*Exercise details:* Each entry below needs to be transcribed verbatim; the images should not appear.

── Excerpted records

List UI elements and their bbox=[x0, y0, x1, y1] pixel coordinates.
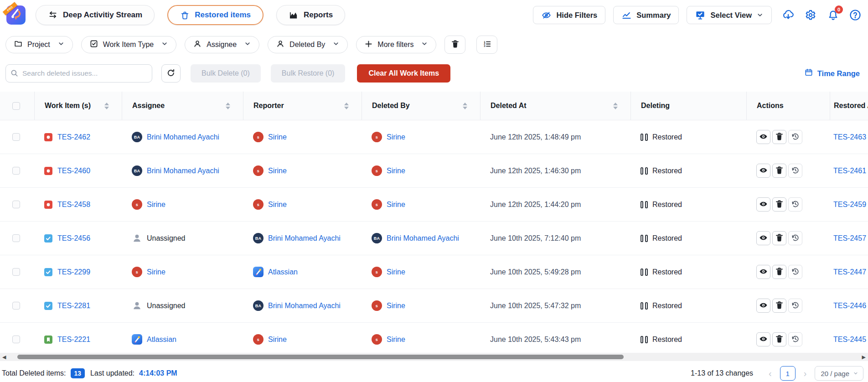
select-all-checkbox[interactable] bbox=[12, 102, 20, 110]
user-link[interactable]: Brini Mohamed Ayachi bbox=[147, 133, 219, 141]
bulk-delete-button[interactable]: Bulk Delete (0) bbox=[191, 64, 261, 83]
filter-dropdown-deleted-by[interactable]: Deleted By bbox=[268, 36, 348, 53]
work-item-link[interactable]: TES-2299 bbox=[57, 268, 90, 276]
user-link[interactable]: Brini Mohamed Ayachi bbox=[268, 234, 341, 243]
user-link[interactable]: Brini Mohamed Ayachi bbox=[147, 167, 219, 175]
restored-as-link[interactable]: TES-2447 bbox=[833, 268, 866, 276]
sort-icon[interactable] bbox=[463, 103, 467, 109]
user-link[interactable]: Brini Mohamed Ayachi bbox=[268, 302, 341, 310]
view-button[interactable] bbox=[756, 231, 770, 245]
row-checkbox[interactable] bbox=[12, 302, 20, 310]
scrollbar-thumb[interactable] bbox=[17, 355, 624, 359]
tab-deep-activity-stream[interactable]: Deep Activitiy Stream bbox=[36, 5, 155, 25]
user-link[interactable]: Atlassian bbox=[268, 268, 298, 276]
prev-page-icon[interactable]: ‹ bbox=[767, 369, 774, 378]
work-item-link[interactable]: TES-2221 bbox=[57, 336, 90, 344]
restore-history-button[interactable] bbox=[788, 332, 802, 346]
restored-as-link[interactable]: TES-2445 bbox=[833, 336, 866, 344]
row-checkbox[interactable] bbox=[12, 167, 20, 175]
user-link[interactable]: Sirine bbox=[387, 133, 405, 141]
delete-button[interactable] bbox=[772, 197, 786, 212]
restore-history-button[interactable] bbox=[788, 164, 802, 178]
sort-icon[interactable] bbox=[226, 103, 230, 109]
row-checkbox[interactable] bbox=[12, 268, 20, 276]
delete-button[interactable] bbox=[772, 265, 786, 279]
delete-button[interactable] bbox=[772, 231, 786, 245]
clear-all-work-items-button[interactable]: Clear All Work Items bbox=[357, 64, 450, 83]
user-link[interactable]: Sirine bbox=[268, 167, 287, 175]
user-link[interactable]: Sirine bbox=[147, 201, 165, 209]
column-header-reporter[interactable]: Reporter bbox=[243, 92, 362, 120]
work-item-link[interactable]: TES-2458 bbox=[57, 201, 90, 209]
sort-icon[interactable] bbox=[344, 103, 349, 109]
work-item-link[interactable]: TES-2456 bbox=[57, 234, 90, 243]
app-logo[interactable]: PRO bbox=[6, 5, 26, 25]
tab-restored-items[interactable]: Restored items bbox=[167, 5, 264, 25]
user-link[interactable]: Sirine bbox=[387, 268, 405, 276]
bulk-restore-button[interactable]: Bulk Restore (0) bbox=[271, 64, 346, 83]
delete-button[interactable] bbox=[772, 164, 786, 178]
sort-icon[interactable] bbox=[613, 103, 618, 109]
current-page-button[interactable]: 1 bbox=[780, 366, 796, 381]
view-button[interactable] bbox=[756, 130, 770, 144]
work-item-link[interactable]: TES-2281 bbox=[57, 302, 90, 310]
column-header-deleted-at[interactable]: Deleted At bbox=[480, 92, 630, 120]
view-button[interactable] bbox=[756, 197, 770, 212]
search-input[interactable] bbox=[5, 64, 152, 83]
user-link[interactable]: Sirine bbox=[387, 201, 405, 209]
delete-button[interactable] bbox=[772, 130, 786, 144]
row-checkbox[interactable] bbox=[12, 133, 20, 141]
numbered-list-button[interactable]: 123 bbox=[476, 36, 497, 54]
trash-filled-button[interactable] bbox=[444, 36, 465, 54]
settings-gear-icon[interactable] bbox=[804, 9, 817, 21]
restored-as-link[interactable]: TES-2457 bbox=[833, 234, 866, 243]
restored-as-link[interactable]: TES-2459 bbox=[833, 201, 866, 209]
delete-button[interactable] bbox=[772, 299, 786, 313]
view-button[interactable] bbox=[756, 332, 770, 346]
user-link[interactable]: Sirine bbox=[387, 302, 405, 310]
refresh-button[interactable] bbox=[161, 64, 181, 83]
horizontal-scrollbar[interactable]: ◀ ▶ bbox=[0, 353, 868, 361]
restore-history-button[interactable] bbox=[788, 231, 802, 245]
filter-dropdown-assignee[interactable]: Assignee bbox=[185, 36, 259, 53]
restore-history-button[interactable] bbox=[788, 299, 802, 313]
user-link[interactable]: Sirine bbox=[268, 336, 287, 344]
filter-dropdown-work-item-type[interactable]: Work Item Type bbox=[81, 36, 176, 53]
user-link[interactable]: Sirine bbox=[387, 167, 405, 175]
delete-button[interactable] bbox=[772, 332, 786, 346]
column-header-deleted-by[interactable]: Deleted By bbox=[362, 92, 480, 120]
sort-icon[interactable] bbox=[104, 103, 109, 109]
page-size-select[interactable]: 20 / page bbox=[815, 366, 863, 381]
restore-history-button[interactable] bbox=[788, 197, 802, 212]
restored-as-link[interactable]: TES-2463 bbox=[833, 133, 866, 141]
user-link[interactable]: Sirine bbox=[268, 133, 287, 141]
column-header-work-item-s-[interactable]: Work Item (s) bbox=[34, 92, 122, 120]
view-button[interactable] bbox=[756, 299, 770, 313]
user-link[interactable]: Atlassian bbox=[147, 336, 176, 344]
notification-bell-icon[interactable]: 0 bbox=[827, 9, 839, 21]
row-checkbox[interactable] bbox=[12, 336, 20, 343]
time-range-link[interactable]: Time Range bbox=[804, 68, 860, 79]
filter-dropdown-project[interactable]: Project bbox=[5, 36, 73, 53]
user-link[interactable]: Brini Mohamed Ayachi bbox=[387, 234, 459, 243]
row-checkbox[interactable] bbox=[12, 234, 20, 242]
user-link[interactable]: Sirine bbox=[268, 201, 287, 209]
view-button[interactable] bbox=[756, 265, 770, 279]
restore-history-button[interactable] bbox=[788, 265, 802, 279]
user-link[interactable]: Sirine bbox=[147, 268, 165, 276]
cloud-download-icon[interactable] bbox=[782, 9, 795, 21]
restored-as-link[interactable]: TES-2446 bbox=[833, 302, 866, 310]
user-link[interactable]: Sirine bbox=[387, 336, 405, 344]
scroll-right-arrow-icon[interactable]: ▶ bbox=[862, 354, 866, 360]
restored-as-link[interactable]: TES-2461 bbox=[833, 167, 866, 175]
restore-history-button[interactable] bbox=[788, 130, 802, 144]
row-checkbox[interactable] bbox=[12, 201, 20, 208]
select-view-dropdown[interactable]: Select View bbox=[687, 6, 772, 24]
tab-reports[interactable]: Reports bbox=[276, 5, 345, 25]
hide-filters-button[interactable]: Hide Filters bbox=[533, 6, 605, 24]
help-icon[interactable] bbox=[849, 9, 862, 21]
work-item-link[interactable]: TES-2460 bbox=[57, 167, 90, 175]
work-item-link[interactable]: TES-2462 bbox=[57, 133, 90, 141]
column-header-assignee[interactable]: Assignee bbox=[122, 92, 243, 120]
view-button[interactable] bbox=[756, 164, 770, 178]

────

*Result of this exercise:*
List UI elements and their bbox=[x0, y0, x1, y1] pixel coordinates.
select-all-checkbox[interactable] bbox=[12, 102, 20, 110]
user-link[interactable]: Brini Mohamed Ayachi bbox=[147, 133, 219, 141]
bulk-delete-button[interactable]: Bulk Delete (0) bbox=[191, 64, 261, 83]
filter-dropdown-deleted-by[interactable]: Deleted By bbox=[268, 36, 348, 53]
work-item-link[interactable]: TES-2299 bbox=[57, 268, 90, 276]
user-link[interactable]: Brini Mohamed Ayachi bbox=[268, 234, 341, 243]
user-link[interactable]: Brini Mohamed Ayachi bbox=[147, 167, 219, 175]
restored-as-link[interactable]: TES-2447 bbox=[833, 268, 866, 276]
sort-icon[interactable] bbox=[463, 103, 467, 109]
user-link[interactable]: Brini Mohamed Ayachi bbox=[268, 302, 341, 310]
view-button[interactable] bbox=[756, 231, 770, 245]
row-checkbox[interactable] bbox=[12, 302, 20, 310]
scrollbar-thumb[interactable] bbox=[17, 355, 624, 359]
tab-deep-activity-stream[interactable]: Deep Activitiy Stream bbox=[36, 5, 155, 25]
user-link[interactable]: Atlassian bbox=[268, 268, 298, 276]
prev-page-icon[interactable]: ‹ bbox=[767, 369, 774, 378]
work-item-link[interactable]: TES-2221 bbox=[57, 336, 90, 344]
restore-history-button[interactable] bbox=[788, 332, 802, 346]
restored-as-link[interactable]: TES-2445 bbox=[833, 336, 866, 344]
row-checkbox[interactable] bbox=[12, 167, 20, 175]
user-link[interactable]: Sirine bbox=[387, 133, 405, 141]
delete-button[interactable] bbox=[772, 197, 786, 212]
restore-history-button[interactable] bbox=[788, 164, 802, 178]
sort-icon[interactable] bbox=[226, 103, 230, 109]
row-checkbox[interactable] bbox=[12, 268, 20, 276]
delete-button[interactable] bbox=[772, 265, 786, 279]
delete-button[interactable] bbox=[772, 231, 786, 245]
clear-all-work-items-button[interactable]: Clear All Work Items bbox=[357, 64, 450, 83]
user-link[interactable]: Sirine bbox=[268, 167, 287, 175]
user-link[interactable]: Sirine bbox=[147, 201, 165, 209]
column-header-reporter[interactable]: Reporter bbox=[243, 92, 362, 120]
work-item-link[interactable]: TES-2458 bbox=[57, 201, 90, 209]
sort-icon[interactable] bbox=[344, 103, 349, 109]
work-item-link[interactable]: TES-2456 bbox=[57, 234, 90, 243]
app-logo[interactable]: PRO bbox=[6, 5, 26, 25]
tab-restored-items[interactable]: Restored items bbox=[167, 5, 264, 25]
user-link[interactable]: Sirine bbox=[387, 268, 405, 276]
bulk-restore-button[interactable]: Bulk Restore (0) bbox=[271, 64, 346, 83]
delete-button[interactable] bbox=[772, 164, 786, 178]
sort-icon[interactable] bbox=[613, 103, 618, 109]
current-page-button[interactable]: 1 bbox=[780, 366, 796, 381]
view-button[interactable] bbox=[756, 130, 770, 144]
work-item-link[interactable]: TES-2281 bbox=[57, 302, 90, 310]
column-header-deleted-at[interactable]: Deleted At bbox=[480, 92, 630, 120]
view-button[interactable] bbox=[756, 197, 770, 212]
search-input[interactable] bbox=[5, 64, 152, 83]
user-link[interactable]: Sirine bbox=[387, 201, 405, 209]
delete-button[interactable] bbox=[772, 130, 786, 144]
row-checkbox[interactable] bbox=[12, 133, 20, 141]
numbered-list-button[interactable]: 123 bbox=[476, 36, 497, 54]
trash-filled-button[interactable] bbox=[444, 36, 465, 54]
settings-gear-icon[interactable] bbox=[804, 9, 817, 21]
restored-as-link[interactable]: TES-2457 bbox=[833, 234, 866, 243]
restored-as-link[interactable]: TES-2459 bbox=[833, 201, 866, 209]
delete-button[interactable] bbox=[772, 299, 786, 313]
view-button[interactable] bbox=[756, 332, 770, 346]
user-link[interactable]: Sirine bbox=[387, 302, 405, 310]
refresh-button[interactable] bbox=[161, 64, 181, 83]
horizontal-scrollbar[interactable]: ◀ ▶ bbox=[0, 353, 868, 361]
restore-history-button[interactable] bbox=[788, 231, 802, 245]
filter-dropdown-assignee[interactable]: Assignee bbox=[185, 36, 259, 53]
restore-history-button[interactable] bbox=[788, 299, 802, 313]
user-link[interactable]: Sirine bbox=[268, 336, 287, 344]
filter-dropdown-work-item-type[interactable]: Work Item Type bbox=[81, 36, 176, 53]
user-link[interactable]: Sirine bbox=[387, 167, 405, 175]
delete-button[interactable] bbox=[772, 332, 786, 346]
column-header-deleted-by[interactable]: Deleted By bbox=[362, 92, 480, 120]
sort-icon[interactable] bbox=[104, 103, 109, 109]
page-size-select[interactable]: 20 / page bbox=[815, 366, 863, 381]
restore-history-button[interactable] bbox=[788, 197, 802, 212]
restored-as-link[interactable]: TES-2463 bbox=[833, 133, 866, 141]
user-link[interactable]: Sirine bbox=[268, 133, 287, 141]
column-header-work-item-s-[interactable]: Work Item (s) bbox=[34, 92, 122, 120]
view-button[interactable] bbox=[756, 299, 770, 313]
user-link[interactable]: Atlassian bbox=[147, 336, 176, 344]
notification-bell-icon[interactable]: 0 bbox=[827, 9, 839, 21]
row-checkbox[interactable] bbox=[12, 336, 20, 343]
time-range-link[interactable]: Time Range bbox=[804, 68, 860, 79]
filter-dropdown-project[interactable]: Project bbox=[5, 36, 73, 53]
user-link[interactable]: Brini Mohamed Ayachi bbox=[387, 234, 459, 243]
row-checkbox[interactable] bbox=[12, 234, 20, 242]
user-link[interactable]: Sirine bbox=[268, 201, 287, 209]
view-button[interactable] bbox=[756, 265, 770, 279]
restore-history-button[interactable] bbox=[788, 265, 802, 279]
user-link[interactable]: Sirine bbox=[147, 268, 165, 276]
cloud-download-icon[interactable] bbox=[782, 9, 795, 21]
restored-as-link[interactable]: TES-2446 bbox=[833, 302, 866, 310]
user-link[interactable]: Sirine bbox=[387, 336, 405, 344]
scroll-right-arrow-icon[interactable]: ▶ bbox=[862, 354, 866, 360]
restored-as-link[interactable]: TES-2461 bbox=[833, 167, 866, 175]
restore-history-button[interactable] bbox=[788, 130, 802, 144]
row-checkbox[interactable] bbox=[12, 201, 20, 208]
select-view-dropdown[interactable]: Select View bbox=[687, 6, 772, 24]
tab-reports[interactable]: Reports bbox=[276, 5, 345, 25]
hide-filters-button[interactable]: Hide Filters bbox=[533, 6, 605, 24]
help-icon[interactable] bbox=[849, 9, 862, 21]
work-item-link[interactable]: TES-2460 bbox=[57, 167, 90, 175]
work-item-link[interactable]: TES-2462 bbox=[57, 133, 90, 141]
column-header-assignee[interactable]: Assignee bbox=[122, 92, 243, 120]
view-button[interactable] bbox=[756, 164, 770, 178]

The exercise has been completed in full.